### Your goal
When you reach a picture, leave it out; output everything else in the records exactly.

### Supplied data
○ ○ ○ ○
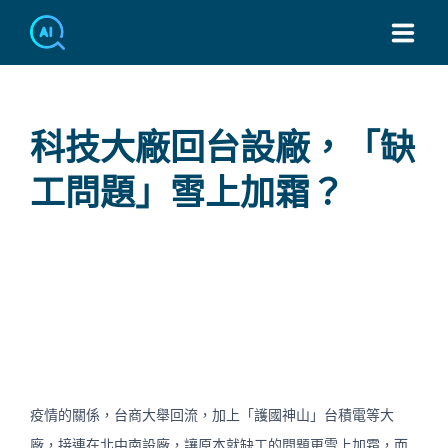
TEL：886-2-7749-3439
科技大廠回台設廠，「缺
工問題」雪上加霜？
疫情的關係，台商大舉回流，加上「護國神山」台積電等大
廠，接連在北中南設廠，讓原本就缺工的問題更雪上加霜，而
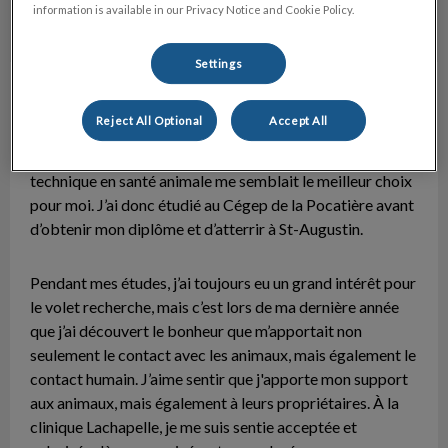
information is available in our Privacy Notice and Cookie Policy.
Settings
Valérie
Technicienne en santé animale
Reject All Optional
Accept All
Amoureuse des animaux depuis mon enfance, il était clair
pour moi que je voulais un jour travailler avec eux. La
technique en santé animale me semblait le meilleur choix
pour moi. J’ai donc étudié au Cégep de la Pocatière avant
d’obtenir mon diplôme et d’atterrir à St-Augustin.
Pendant mes études, j’ai toujours eu un grand intérêt pour
le volet recherche, mais c’est lors de ma dernière année
que j’ai découvert le bonheur que m’apportait non
seulement le contact avec les animaux, mais également le
contact humain. J’aime sentir que j'apporte mon support
aux animaux, mais également à leurs propriétaires. À la
clinique Lachapelle, je me suis sentie acceptée et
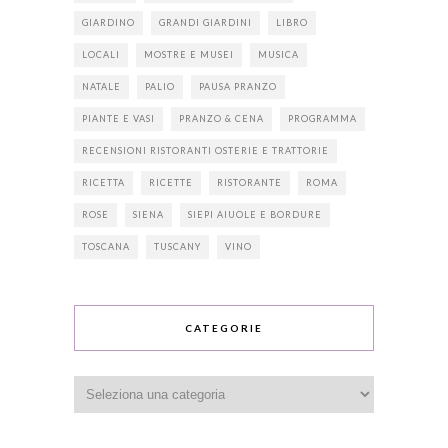
GIARDINO
GRANDI GIARDINI
LIBRO
LOCALI
MOSTRE E MUSEI
MUSICA
NATALE
PALIO
PAUSA PRANZO
PIANTE E VASI
PRANZO & CENA
PROGRAMMA
RECENSIONI RISTORANTI OSTERIE E TRATTORIE
RICETTA
RICETTE
RISTORANTE
ROMA
ROSE
SIENA
SIEPI AIUOLE E BORDURE
TOSCANA
TUSCANY
VINO
CATEGORIE
Categorie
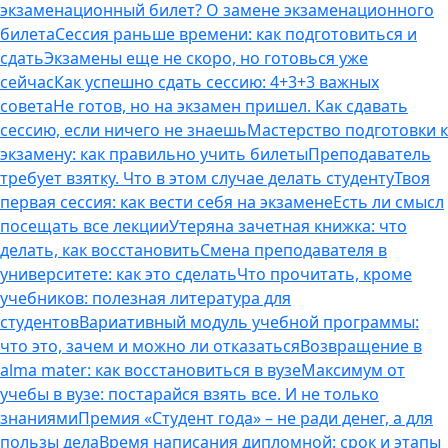
экзаменационный билет? О замене экзаменационного
билета
Сессия раньше времени: как подготовиться и
сдать
Экзамены еще не скоро, но готовься уже
сейчас
Как успешно сдать сессию: 4+3+3 важных
совета
Не готов, но на экзамен пришел. Как сдавать
сессию, если ничего не знаешь
Мастерство подготовки к
экзамену: как правильно учить билеты
Преподаватель
требует взятку. Что в этом случае делать студенту
Твоя
первая сессия: как вести себя на экзамене
Есть ли смысл
посещать все лекции
Утеряна зачетная книжка: что
делать, как восстановить
Смена преподавателя в
университете: как это сделать
Что прочитать, кроме
учебников: полезная литература для
студентов
Вариативный модуль учебной программы:
что это, зачем и можно ли отказаться
Возвращение в
alma mater: как восстановиться в вузе
Максимум от
учебы в вузе: постарайся взять все. И не только
знаниями
Премия «Студент года» – не ради денег, а для
пользы дела
Время написания дипломной: срок и этапы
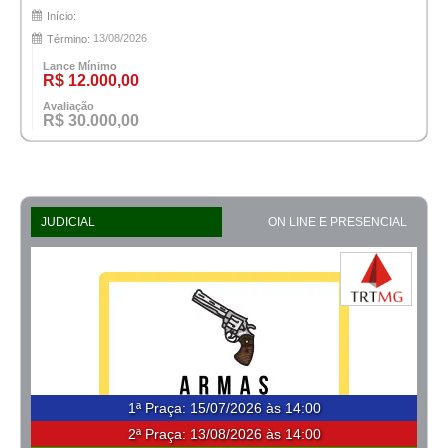
Início:
13/08/2026
Término:
Lance Mínimo
R$ 12.000,00
Avaliação
R$ 30.000,00
JUDICIAL
ON LINE E PRESENCIAL
1ª Praça
:
15/07/2026 às 14:00
2ª Praça:
13/08/2026 às 14:00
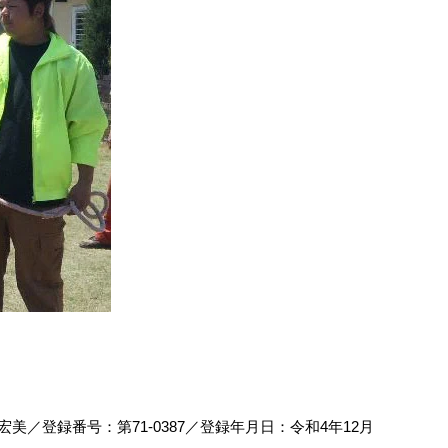
／登録番号：第71‐0387／登録年月日：令和4年12月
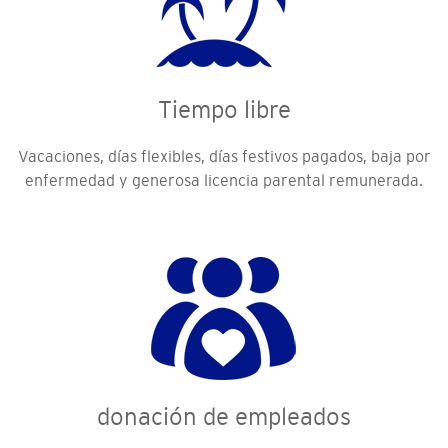
Tiempo libre
Vacaciones, días flexibles, días festivos pagados, baja por
enfermedad y generosa licencia parental remunerada.
donación de empleados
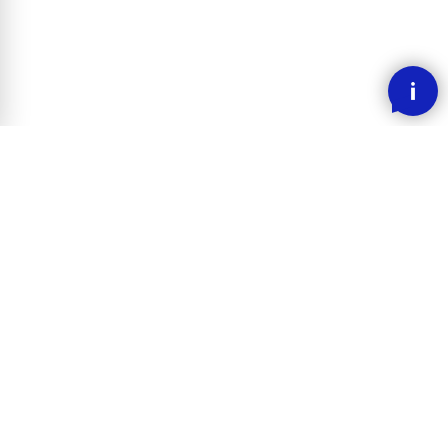
SMOOOTH BETALING MED KLARNA
RASK LEVERING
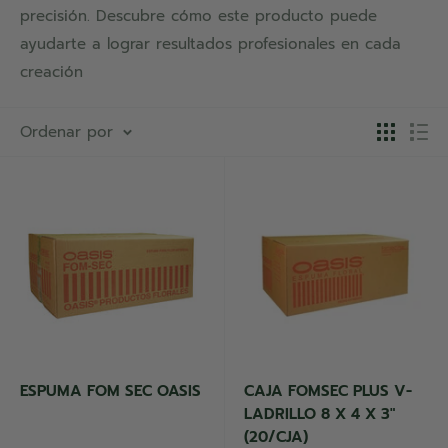
precisión. Descubre cómo este producto puede
ayudarte a lograr resultados profesionales en cada
creación
Ordenar por
ESPUMA FOM SEC OASIS
CAJA FOMSEC PLUS V-
LADRILLO 8 X 4 X 3"
(20/CJA)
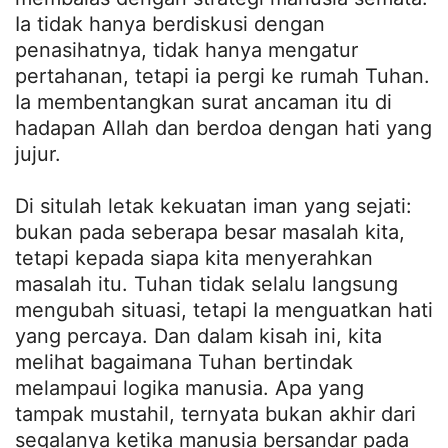
Ia tidak hanya berdiskusi dengan
penasihatnya, tidak hanya mengatur
pertahanan, tetapi ia pergi ke rumah Tuhan.
Ia membentangkan surat ancaman itu di
hadapan Allah dan berdoa dengan hati yang
jujur.
Di situlah letak kekuatan iman yang sejati:
bukan pada seberapa besar masalah kita,
tetapi kepada siapa kita menyerahkan
masalah itu. Tuhan tidak selalu langsung
mengubah situasi, tetapi Ia menguatkan hati
yang percaya. Dan dalam kisah ini, kita
melihat bagaimana Tuhan bertindak
melampaui logika manusia. Apa yang
tampak mustahil, ternyata bukan akhir dari
segalanya ketika manusia bersandar pada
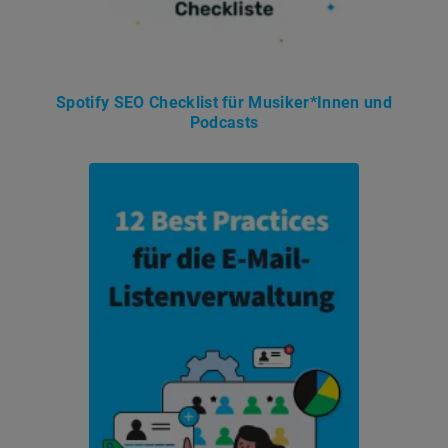
Spotify SEO Checklist für Musiker*Innen und
Podcasts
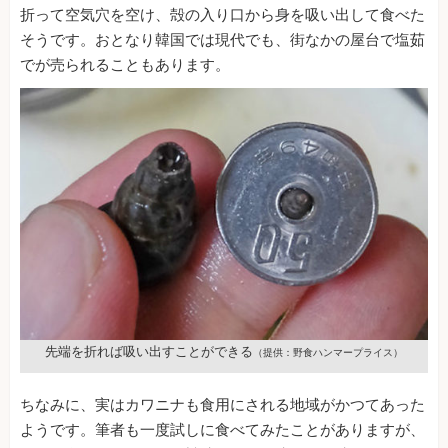
折って空気穴を空け、殻の入り口から身を吸い出して食べた
そうです。おとなり韓国では現代でも、街なかの屋台で塩茹
でが売られることもあります。
先端を折れば吸い出すことができる
（提供：野食ハンマープライス）
ちなみに、実はカワニナも食用にされる地域がかつてあった
ようです。筆者も一度試しに食べてみたことがありますが、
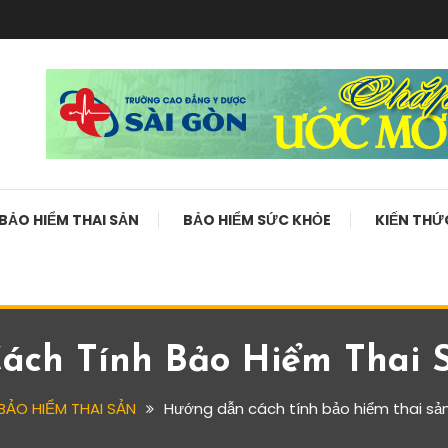
BẢO HIỂM THAI SẢN
BẢO HIỂM SỨC KHỎE
KIẾN THỨ
ách Tính Bảo Hiểm Thai 
BẢO HIỂM THAI SẢN
Hướng dẫn cách tính bảo hiểm thai sả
○ ○ ○ ○
### Exercise solution
TEL：886-2-7749-3439
科技大廠回台設廠，「缺
工問題」雪上加霜？
疫情的關係，台商大舉回流，加上「護國神山」台積電等大
廠，接連在北中南設廠，讓原本就缺工的問題更雪上加霜，而
information is available in our Privacy Notice and Cookie Policy.
Settings
Valérie
Technicienne en santé animale
Reject All Optional
Accept All
Amoureuse des animaux depuis mon enfance, il était clair
pour moi que je voulais un jour travailler avec eux. La
technique en santé animale me semblait le meilleur choix
pour moi. J’ai donc étudié au Cégep de la Pocatière avant
d’obtenir mon diplôme et d’atterrir à St-Augustin.
Pendant mes études, j’ai toujours eu un grand intérêt pour
le volet recherche, mais c’est lors de ma dernière année
que j’ai découvert le bonheur que m’apportait non
seulement le contact avec les animaux, mais également le
contact humain. J’aime sentir que j'apporte mon support
aux animaux, mais également à leurs propriétaires. À la
clinique Lachapelle, je me suis sentie acceptée et
GIARDINO
GRANDI GIARDINI
LIBRO
LOCALI
MOSTRE E MUSEI
MUSICA
NATALE
PALIO
PAUSA PRANZO
PIANTE E VASI
PRANZO & CENA
PROGRAMMA
RECENSIONI RISTORANTI OSTERIE E TRATTORIE
RICETTA
RICETTE
RISTORANTE
ROMA
ROSE
SIENA
SIEPI AIUOLE E BORDURE
TOSCANA
TUSCANY
VINO
CATEGORIE
Categorie
экзаменационный билет? О замене экзаменационного
билета
Сессия раньше времени: как подготовиться и
сдать
Экзамены еще не скоро, но готовься уже
сейчас
Как успешно сдать сессию: 4+3+3 важных
совета
Не готов, но на экзамен пришел. Как сдавать
сессию, если ничего не знаешь
Мастерство подготовки к
экзамену: как правильно учить билеты
Преподаватель
требует взятку. Что в этом случае делать студенту
Твоя
первая сессия: как вести себя на экзамене
Есть ли смысл
посещать все лекции
Утеряна зачетная книжка: что
делать, как восстановить
Смена преподавателя в
университете: как это сделать
Что прочитать, кроме
учебников: полезная литература для
студентов
Вариативный модуль учебной программы:
что это, зачем и можно ли отказаться
Возвращение в
alma mater: как восстановиться в вузе
Максимум от
учебы в вузе: постарайся взять все. И не только
знаниями
Премия «Студент года» – не ради денег, а для
пользы дела
Время написания дипломной: срок и этапы
Início:
13/08/2026
Término:
Lance Mínimo
R$ 12.000,00
Avaliação
R$ 30.000,00
JUDICIAL
ON LINE E PRESENCIAL
1ª Praça
:
15/07/2026 às 14:00
2ª Praça:
13/08/2026 às 14:00
／登録番号：第71‐0387／登録年月日：令和4年12月
Tiempo libre
Vacaciones, días flexibles, días festivos pagados, baja por
enfermedad y generosa licencia parental remunerada.
donación de empleados
SMOOOTH BETALING MED KLARNA
RASK LEVERING
precisión. Descubre cómo este producto puede
ayudarte a lograr resultados profesionales en cada
creación
Ordenar por
ESPUMA FOM SEC OASIS
CAJA FOMSEC PLUS V-
LADRILLO 8 X 4 X 3"
(20/CJA)
Ia tidak hanya berdiskusi dengan
penasihatnya, tidak hanya mengatur
pertahanan, tetapi ia pergi ke rumah Tuhan.
Ia membentangkan surat ancaman itu di
hadapan Allah dan berdoa dengan hati yang
jujur.
Di situlah letak kekuatan iman yang sejati:
bukan pada seberapa besar masalah kita,
tetapi kepada siapa kita menyerahkan
masalah itu. Tuhan tidak selalu langsung
mengubah situasi, tetapi Ia menguatkan hati
yang percaya. Dan dalam kisah ini, kita
melihat bagaimana Tuhan bertindak
melampaui logika manusia. Apa yang
tampak mustahil, ternyata bukan akhir dari
segalanya ketika manusia bersandar pada
Spotify SEO Checklist für Musiker*Innen und
Podcasts
折って空気穴を空け、殻の入り口から身を吸い出して食べた
そうです。おとなり韓国では現代でも、街なかの屋台で塩茹
でが売られることもあります。
先端を折れば吸い出すことができる
（提供：野食ハンマープライス）
ちなみに、実はカワニナも食用にされる地域がかつてあった
ようです。筆者も一度試しに食べてみたことがありますが、
BẢO HIỂM THAI SẢN
BẢO HIỂM SỨC KHỎE
KIẾN THỨ
ách Tính Bảo Hiểm Thai 
BẢO HIỂM THAI SẢN
Hướng dẫn cách tính bảo hiểm thai sả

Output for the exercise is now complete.